ENTRIES SHOWN >>

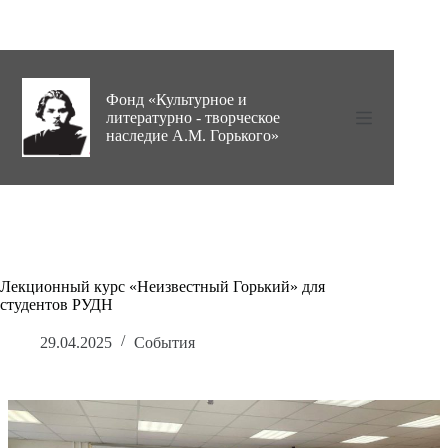
Перейти
к
сути
Фонд «Культурное и
литературно - творческое
наследие А.М. Горького»
Лекционный курс «Неизвестный Горький» для
студентов РУДН
29.04.2025
События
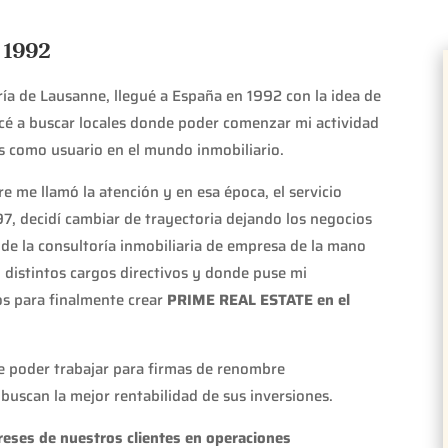
 1992
ría de Lausanne, llegué a España en 1992 con la idea de
cé a buscar locales donde poder comenzar mi actividad
s como usuario en el mundo inmobiliario.
re me llamó la atención y en esa época, el servicio
7, decidí cambiar de trayectoria dejando los negocios
de la consultoría inmobiliaria de empresa de la mano
distintos cargos directivos y donde puse mi
os para finalmente crear
PRIME REAL ESTATE en el
de poder trabajar para firmas de renombre
 buscan la mejor rentabilidad de sus inversiones.
reses de nuestros clientes en operaciones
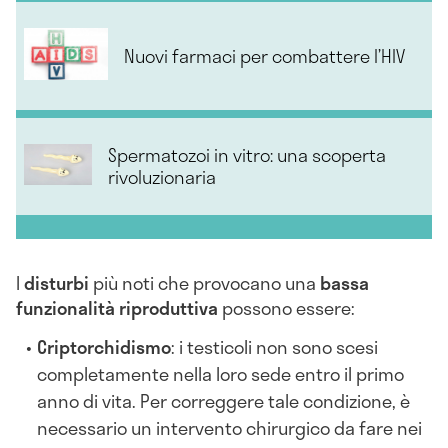
Nuovi farmaci per combattere l’HIV
Spermatozoi in vitro: una scoperta
rivoluzionaria
I
disturbi
più noti che provocano una
bassa
funzionalità riproduttiva
possono essere:
Criptorchidismo
: i testicoli non sono scesi
completamente nella loro sede entro il primo
anno di vita. Per correggere tale condizione, è
necessario un intervento chirurgico da fare nei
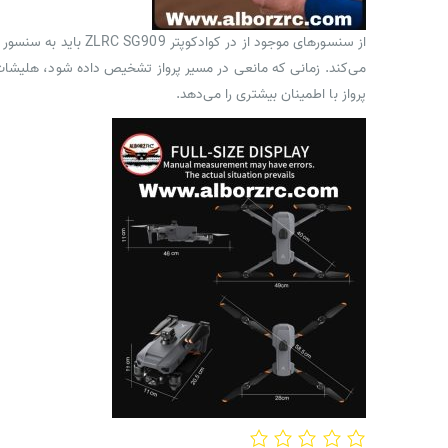
می‌کند. زمانی که مانعی در مسیر پرواز تشخیص داده شود، هلیشات ب
پرواز با اطمینان بیشتری را می‌دهد.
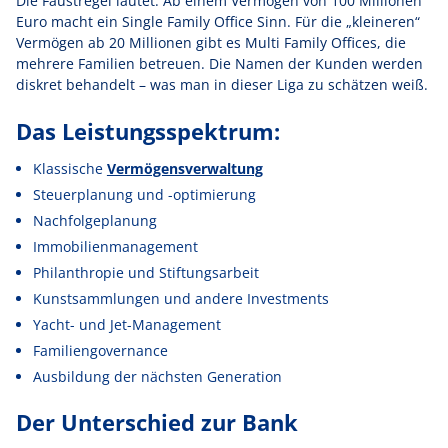
Die Faustregel lautet: Ab einem Vermögen von 100 Millionen
Euro macht ein Single Family Office Sinn. Für die „kleineren“
Vermögen ab 20 Millionen gibt es Multi Family Offices, die
mehrere Familien betreuen. Die Namen der Kunden werden
diskret behandelt – was man in dieser Liga zu schätzen weiß.
Das Leistungsspektrum:
Klassische
Vermögensverwaltung
Steuerplanung und -optimierung
Nachfolgeplanung
Immobilienmanagement
Philanthropie und Stiftungsarbeit
Kunstsammlungen und andere Investments
Yacht- und Jet-Management
Familiengovernance
Ausbildung der nächsten Generation
Der Unterschied zur Bank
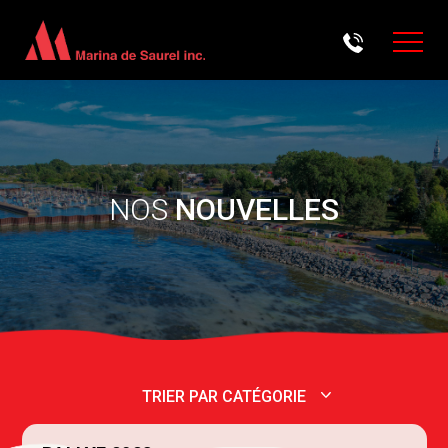
Aller au contenu principal
NOS
NOUVELLES
TRIER PAR CATÉGORIE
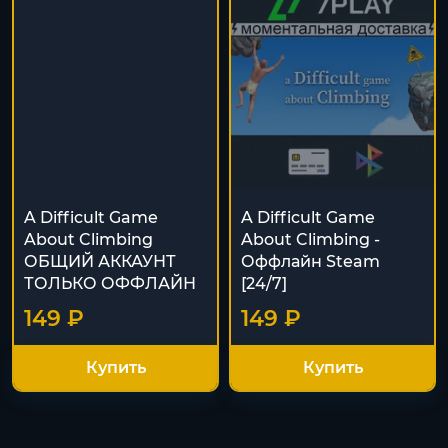
A Difficult Game
A Difficult Game
About Climbing
About Climbing -
ОБЩИЙ АККАУНТ
Оффлайн Steam
ТОЛЬКО ОФФЛАЙН
[24/7]
149 ₽
149 ₽
Купить
Купить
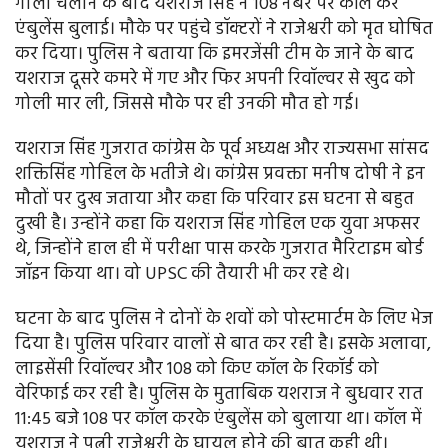
गोली चलाने के बाद यशराज सिंह ने 108 नंबर पर कॉल कर
एंबुलेंस बुलाई। मौके पर पहुंचे डॉक्टरों ने राजेश्वरी को मृत घोषित
कर दिया। पुलिस ने बताया कि इमरजेंसी टीम के जाने के बाद
यशराज दूसरे कमरे में गए और फिर अपनी रिवॉल्वर से खुद को
गोली मार ली, जिससे मौके पर ही उनकी मौत हो गई।
यशराज सिंह गुजरात कांग्रेस के पूर्व अध्यक्ष और राज्यसभा सांसद
शक्तिसिंह गोहिल के भतीजे थे। कांग्रेस प्रवक्ता मनीष दोषी ने इन
मौतों पर दुख जताया और कहा कि परिवार इस घटना से बहुत
दुखी है। उन्होंने कहा कि यशराज सिंह गोहिल एक युवा अफसर
थे, जिन्होंने हाल ही में परीक्षा पास करके गुजरात मैरिटाइम बोर्ड
जॉइन किया था। वो UPSC की तैयारी भी कर रहे थे।
घटना के बाद पुलिस ने दोनों के शवों को पोस्टमार्टम के लिए भेज
दिया है। पुलिस परिवार वालों से बात कर रही है। इसके अलावा,
लाइसेंसी रिवॉल्वर और 108 को किए कॉल के रिकॉर्ड को
वेरिफाई कर रही है। पुलिस के मुताबिक यशराज ने बुधवार रात
11:45 बजे 108 पर कॉल करके एंबुलेंस को बुलाया था। कॉल में
यशराज ने पत्नी राजेश्वरी के घायल होने की बात कही थी।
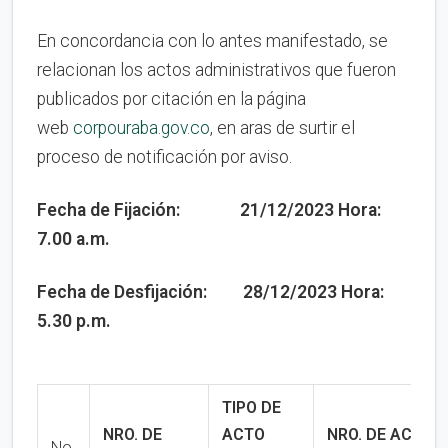
En concordancia con lo antes manifestado, se
relacionan los actos administrativos que fueron
publicados por citación en la página
web
corpouraba.gov.co
, en aras de surtir el
proceso de notificación por aviso.
Fecha de Fijación: 21/12/2023 Hora:
7.00 a.m.
Fecha de Desfijación: 28/12/2023 Hora:
5.30 p.m.
TIPO DE
NRO. DE
ACTO
NRO. DE ACTO
No.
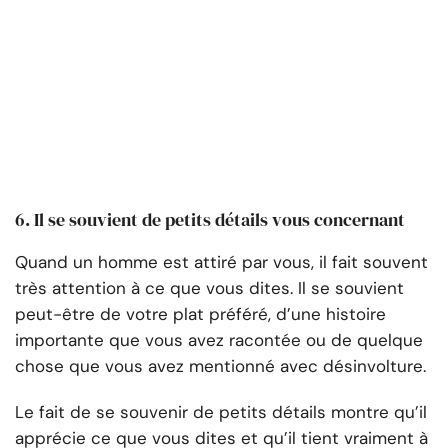
6. Il se souvient de petits détails vous concernant
Quand un homme est attiré par vous, il fait souvent
très attention à ce que vous dites. Il se souvient
peut-être de votre plat préféré, d’une histoire
importante que vous avez racontée ou de quelque
chose que vous avez mentionné avec désinvolture.
Le fait de se souvenir de petits détails montre qu’il
apprécie ce que vous dites et qu’il tient vraiment à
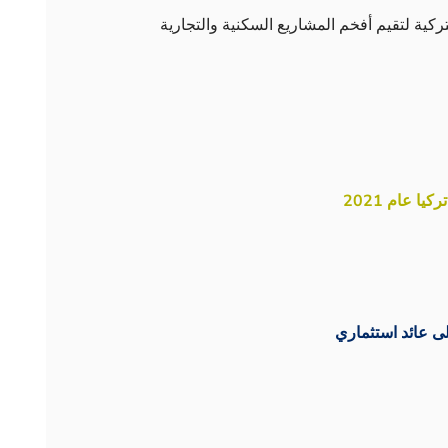
كية لتقيم أفخم المشاريع السكنية والتجارية
 عام 2021
ى عائد استثماري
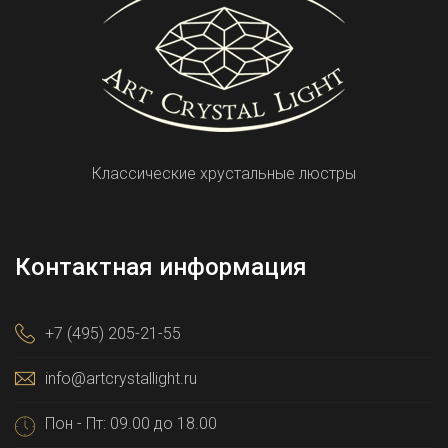
Классические хрустальные люстры
Контактная информация
+7 (495) 205-21-55
info@artcrystallight.ru
Пон - Пт: 09.00 до 18.00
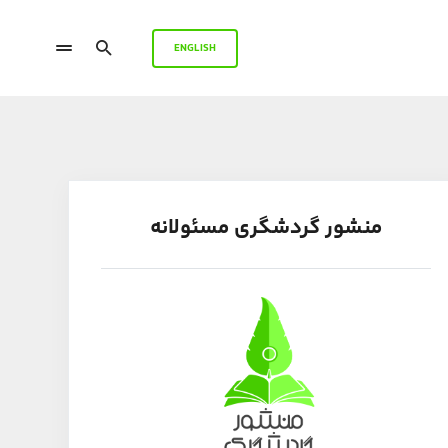
ENGLISH
منشور گردشگری مسئولانه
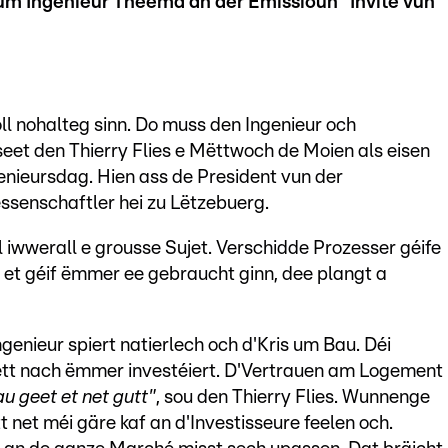
um Ingenieur Theema an der Emissioun "Invité vun
ll nohalteg sinn. Do muss den Ingenieur och
eet den Thierry Flies e Mëttwoch de Moien als eisen
enieursdag. Hien ass de President vun der
ssenschaftler hei zu Lëtzebuerg.
l iwwerall e grousse Sujet. Verschidde Prozesser géife
 et géif ëmmer ee gebraucht ginn, dee plangt a
genieur spiert natierlech och d'Kris um Bau. Déi
gëtt nach ëmmer investéiert. D'Vertrauen am Logement
u geet et net gutt"
, sou den Thierry Flies. Wunnenge
net méi gäre kaf an d'Investisseure feelen och.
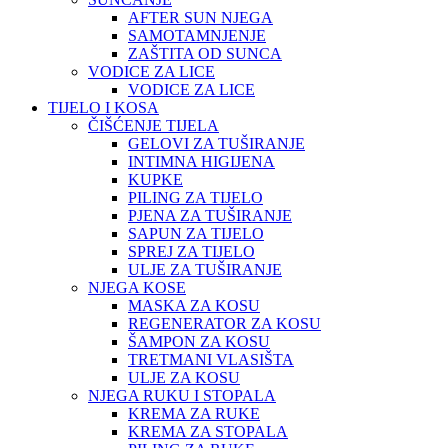
AFTER SUN NJEGA
SAMOTAMNJENJE
ZAŠTITA OD SUNCA
VODICE ZA LICE
VODICE ZA LICE
TIJELO I KOSA
ČIŠĆENJE TIJELA
GELOVI ZA TUŠIRANJE
INTIMNA HIGIJENA
KUPKE
PILING ZA TIJELO
PJENA ZA TUŠIRANJE
SAPUN ZA TIJELO
SPREJ ZA TIJELO
ULJE ZA TUŠIRANJE
NJEGA KOSE
MASKA ZA KOSU
REGENERATOR ZA KOSU
ŠAMPON ZA KOSU
TRETMANI VLASIŠTA
ULJE ZA KOSU
NJEGA RUKU I STOPALA
KREMA ZA RUKE
KREMA ZA STOPALA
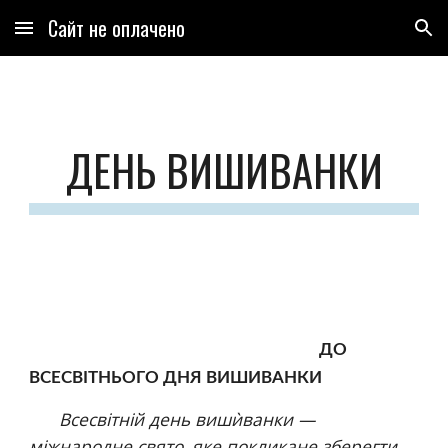
Сайт не оплачено
Skip to main content
Skip to navigation
ДЕНЬ ВИШИВАНКИ
ДО 
ВСЕСВІТНЬОГО ДНЯ ВИШИВАНКИ
Всесвітній день вишѝванки — 
міжнародне свято, яке покликане зберегти 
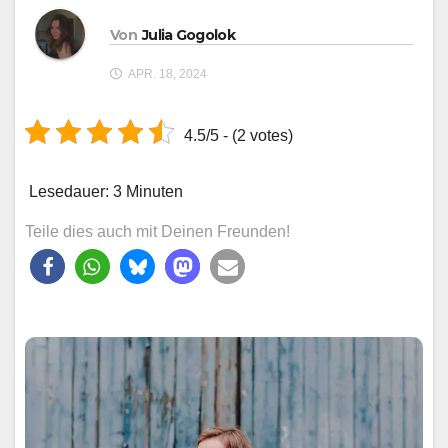
Von
Julia Gogolok
APR. 18, 2024
4.5/5 - (2 votes)
Lesedauer:
3
Minuten
Teile dies auch mit Deinen Freunden!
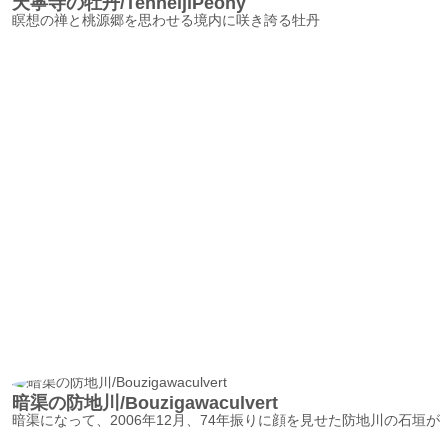
天寧寺の牡丹/TenneijiPeony
瞑想の禅と桃源郷を思わせる境内に咲き誇る牡丹
暗渠の防地川/Bouzigawaculvert
暗渠になって、2006年12月、74年振りに顔を見せた防地川の石垣が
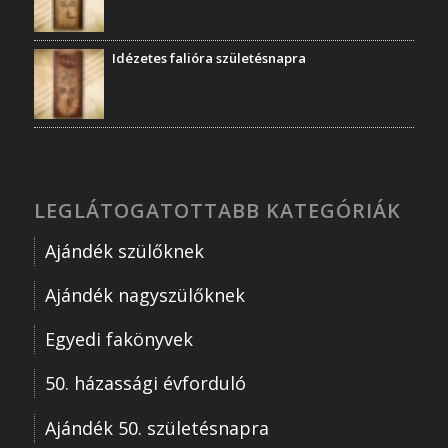
Idézetes falióra születésnapra
LEGLÁTOGATOTTABB KATEGÓRIÁK
Ajándék szülőknek
Ajándék nagyszülőknek
Egyedi fakönyvek
50. házassági évforduló
Ajándék 50. születésnapra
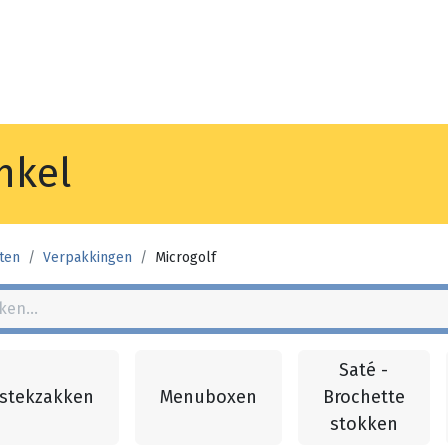
Noyez
Winkel
Vestiging
nkel
ten
Verpakkingen
Microgolf
Saté -
stekzakken
Menuboxen
Brochette
stokken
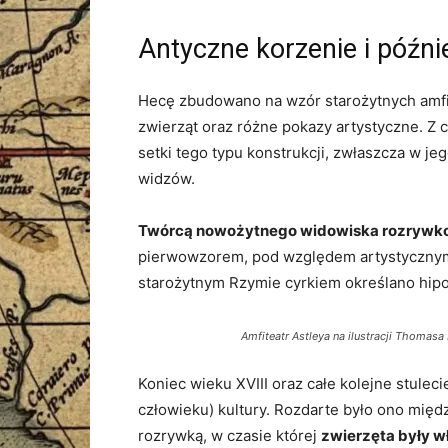
Antyczne korzenie i późni
Hecę zbudowano na wzór starożytnych amfit
zwierząt oraz różne pokazy artystyczne. Z 
setki tego typu konstrukcji, zwłaszcza w je
widzów.
Twórcą nowożytnego widowiska rozrywkow
pierwowzorem, pod względem artystycznym 
starożytnym Rzymie cyrkiem określano hipo
Amfiteatr Astleya na ilustracji Thomas
Koniec wieku XVIII oraz całe kolejne stulec
człowieku) kultury. Rozdarte było ono mię
rozrywką, w czasie której
zwierzęta były w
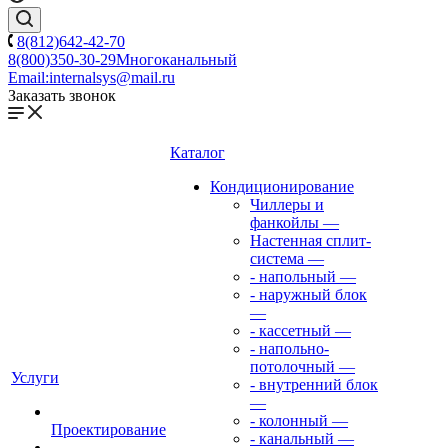
8(812)642-42-70
8(800)350-30-29
Многоканальный
Email:
internalsys@mail.ru
Заказать звонок
Каталог
Кондиционирование
Чиллеры и
фанкойлы
—
Настенная сплит-
система
—
- напольный
—
- наружный блок
—
- кассетный
—
- напольно-
потолочный
—
Услуги
- внутренний блок
—
- колонный
—
Проектирование
- канальный
—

WHAT YOU ARE ASKED TO DO >>
Retype, in the same exact form, the lines of the material above from the line holding "मौतों पर दुख" through the line holding "लाइसेंसी रिवॉल्वर और".

COMPLETED TASK >>
मौतों पर दुख जताया और कहा कि परिवार इस घटना से बहुत
दुखी है। उन्होंने कहा कि यशराज सिंह गोहिल एक युवा अफसर
थे, जिन्होंने हाल ही में परीक्षा पास करके गुजरात मैरिटाइम बोर्ड
जॉइन किया था। वो UPSC की तैयारी भी कर रहे थे।
घटना के बाद पुलिस ने दोनों के शवों को पोस्टमार्टम के लिए भेज
दिया है। पुलिस परिवार वालों से बात कर रही है। इसके अलावा,
लाइसेंसी रिवॉल्वर और 108 को किए कॉल के रिकॉर्ड को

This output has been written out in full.